Raw data.
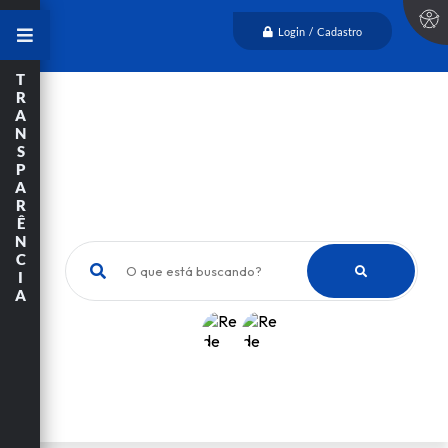
Login / Cadastro
T
R
A
N
S
P
A
R
Ê
N
C
O que está buscando?
I
A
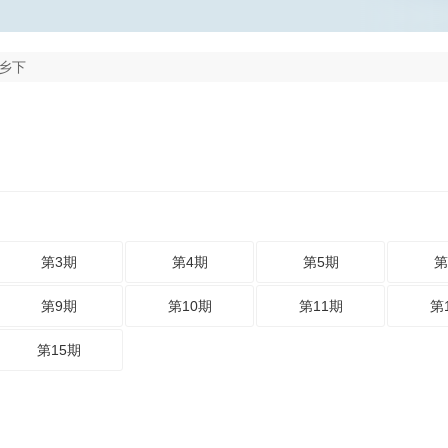
乡下
第3期
第4期
第5期
第
第9期
第10期
第11期
第
第15期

Exercise. Leave out the pictures; repeat the data exactly.

Answer space.
Login / Cadastro
T
R
A
N
S
P
A
R
Ê
N
C
O que está buscando?
I
A
乡下
第3期
第4期
第5期
第
第9期
第10期
第11期
第
第15期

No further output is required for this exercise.